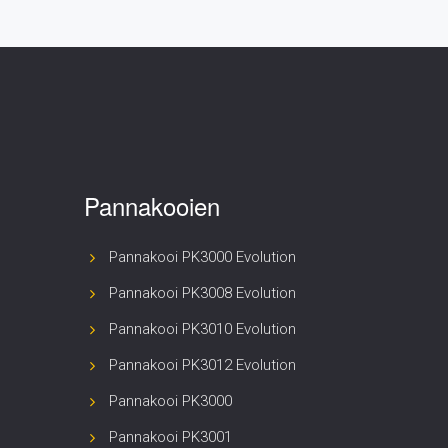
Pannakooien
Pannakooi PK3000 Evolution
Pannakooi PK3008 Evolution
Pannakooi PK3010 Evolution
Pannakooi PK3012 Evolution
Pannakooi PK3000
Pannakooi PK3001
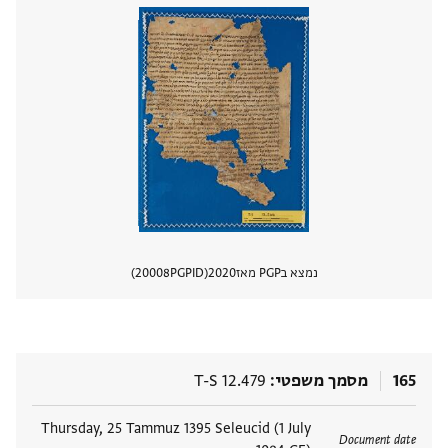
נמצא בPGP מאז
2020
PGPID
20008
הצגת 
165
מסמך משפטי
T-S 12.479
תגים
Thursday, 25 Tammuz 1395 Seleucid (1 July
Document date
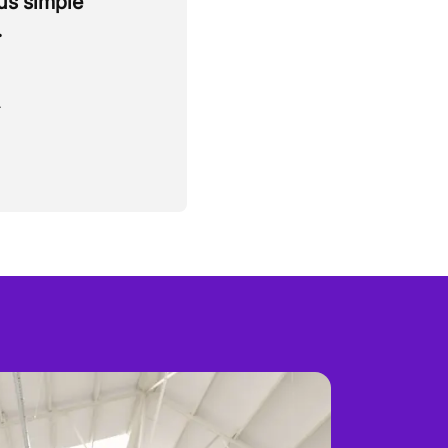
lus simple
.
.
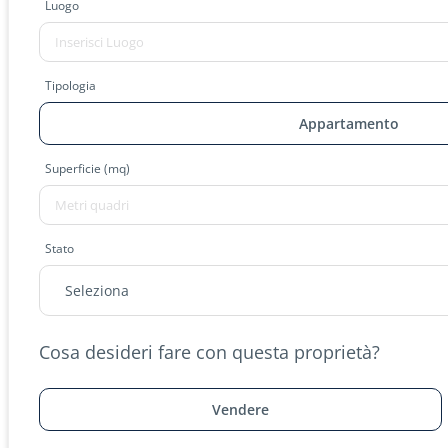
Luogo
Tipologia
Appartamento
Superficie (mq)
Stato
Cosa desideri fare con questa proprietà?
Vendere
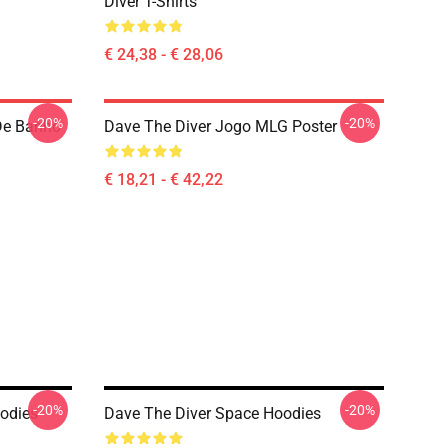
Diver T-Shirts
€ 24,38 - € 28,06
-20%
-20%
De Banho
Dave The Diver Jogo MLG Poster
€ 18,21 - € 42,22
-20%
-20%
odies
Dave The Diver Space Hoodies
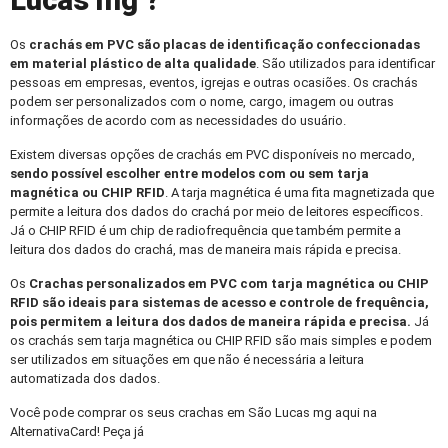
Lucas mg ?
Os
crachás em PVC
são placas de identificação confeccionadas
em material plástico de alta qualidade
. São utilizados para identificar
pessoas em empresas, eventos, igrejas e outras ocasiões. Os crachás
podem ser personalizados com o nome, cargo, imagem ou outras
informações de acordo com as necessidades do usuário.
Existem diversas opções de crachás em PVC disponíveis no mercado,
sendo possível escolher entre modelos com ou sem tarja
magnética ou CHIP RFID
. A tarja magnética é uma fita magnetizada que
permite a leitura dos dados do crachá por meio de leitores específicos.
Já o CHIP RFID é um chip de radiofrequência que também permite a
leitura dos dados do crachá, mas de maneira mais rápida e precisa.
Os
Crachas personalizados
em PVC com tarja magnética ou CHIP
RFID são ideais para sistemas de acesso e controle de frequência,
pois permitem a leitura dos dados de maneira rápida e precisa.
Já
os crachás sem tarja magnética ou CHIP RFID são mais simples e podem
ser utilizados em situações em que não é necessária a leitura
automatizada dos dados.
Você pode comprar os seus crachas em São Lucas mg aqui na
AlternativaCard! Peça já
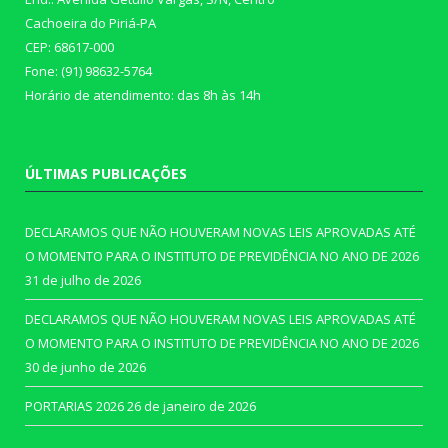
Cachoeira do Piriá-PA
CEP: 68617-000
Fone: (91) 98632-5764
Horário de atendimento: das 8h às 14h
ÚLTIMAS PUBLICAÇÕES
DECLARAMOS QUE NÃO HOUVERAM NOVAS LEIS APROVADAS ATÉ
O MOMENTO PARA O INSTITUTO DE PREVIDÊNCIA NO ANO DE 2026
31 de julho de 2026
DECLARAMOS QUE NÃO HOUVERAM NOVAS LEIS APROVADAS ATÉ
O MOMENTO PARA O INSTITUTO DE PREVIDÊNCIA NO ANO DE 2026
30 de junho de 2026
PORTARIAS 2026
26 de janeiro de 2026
++++
An exact copy of the entries above is required, with the pictures left out.

Pannakooien
Pannakooi PK3000 Evolution
Pannakooi PK3008 Evolution
Pannakooi PK3010 Evolution
Pannakooi PK3012 Evolution
Pannakooi PK3000
Pannakooi PK3001
נמצא בPGP מאז
2020
PGPID
20008
הצגת 
165
מסמך משפטי
T-S 12.479
תגים
Thursday, 25 Tammuz 1395 Seleucid (1 July
Document date
lus simple
.
.
Luogo
Tipologia
Appartamento
Superficie (mq)
Stato
Cosa desideri fare con questa proprietà?
Vendere
Diver T-Shirts
€ 24,38 - € 28,06
-20%
-20%
De Banho
Dave The Diver Jogo MLG Poster
€ 18,21 - € 42,22
-20%
-20%
odies
Dave The Diver Space Hoodies
Lucas mg ?
Os
crachás em PVC
são placas de identificação confeccionadas
em material plástico de alta qualidade
. São utilizados para identificar
pessoas em empresas, eventos, igrejas e outras ocasiões. Os crachás
podem ser personalizados com o nome, cargo, imagem ou outras
informações de acordo com as necessidades do usuário.
Existem diversas opções de crachás em PVC disponíveis no mercado,
sendo possível escolher entre modelos com ou sem tarja
magnética ou CHIP RFID
. A tarja magnética é uma fita magnetizada que
permite a leitura dos dados do crachá por meio de leitores específicos.
Já o CHIP RFID é um chip de radiofrequência que também permite a
leitura dos dados do crachá, mas de maneira mais rápida e precisa.
Os
Crachas personalizados
em PVC com tarja magnética ou CHIP
RFID são ideais para sistemas de acesso e controle de frequência,
pois permitem a leitura dos dados de maneira rápida e precisa.
Já
os crachás sem tarja magnética ou CHIP RFID são mais simples e podem
ser utilizados em situações em que não é necessária a leitura
automatizada dos dados.
Você pode comprar os seus crachas em São Lucas mg aqui na
AlternativaCard! Peça já
Cachoeira do Piriá-PA
CEP: 68617-000
Fone: (91) 98632-5764
Horário de atendimento: das 8h às 14h
ÚLTIMAS PUBLICAÇÕES
DECLARAMOS QUE NÃO HOUVERAM NOVAS LEIS APROVADAS ATÉ
O MOMENTO PARA O INSTITUTO DE PREVIDÊNCIA NO ANO DE 2026
31 de julho de 2026
DECLARAMOS QUE NÃO HOUVERAM NOVAS LEIS APROVADAS ATÉ
O MOMENTO PARA O INSTITUTO DE PREVIDÊNCIA NO ANO DE 2026
30 de junho de 2026
PORTARIAS 2026
26 de janeiro de 2026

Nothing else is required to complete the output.